[Task objective]
Return all the entries word for word.

** Opening Task input block **

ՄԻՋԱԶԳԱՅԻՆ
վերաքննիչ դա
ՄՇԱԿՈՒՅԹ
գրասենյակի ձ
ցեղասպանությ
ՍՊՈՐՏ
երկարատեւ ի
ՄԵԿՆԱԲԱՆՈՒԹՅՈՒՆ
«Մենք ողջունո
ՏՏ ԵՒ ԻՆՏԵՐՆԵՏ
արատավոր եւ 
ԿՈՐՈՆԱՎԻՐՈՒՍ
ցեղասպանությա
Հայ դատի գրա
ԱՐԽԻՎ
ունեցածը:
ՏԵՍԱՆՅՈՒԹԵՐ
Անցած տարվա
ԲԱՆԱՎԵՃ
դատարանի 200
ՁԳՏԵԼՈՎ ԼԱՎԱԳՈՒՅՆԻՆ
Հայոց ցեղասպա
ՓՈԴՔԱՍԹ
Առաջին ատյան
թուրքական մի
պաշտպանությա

** Closing Task input block **

[Final answer]
ՄԻՋԱԶԳԱՅԻՆ
վերաքննիչ դա
ՄՇԱԿՈՒՅԹ
գրասենյակի ձ
ցեղասպանությ
ՍՊՈՐՏ
երկարատեւ ի
ՄԵԿՆԱԲԱՆՈՒԹՅՈՒՆ
«Մենք ողջունո
ՏՏ ԵՒ ԻՆՏԵՐՆԵՏ
արատավոր եւ 
ԿՈՐՈՆԱՎԻՐՈՒՍ
ցեղասպանությա
Հայ դատի գրա
ԱՐԽԻՎ
ունեցածը:
ՏԵՍԱՆՅՈՒԹԵՐ
Անցած տարվա
ԲԱՆԱՎԵՃ
դատարանի 200
ՁԳՏԵԼՈՎ ԼԱՎԱԳՈՒՅՆԻՆ
Հայոց ցեղասպա
ՓՈԴՔԱՍԹ
Առաջին ատյան
թուրքական մի
պաշտպանությա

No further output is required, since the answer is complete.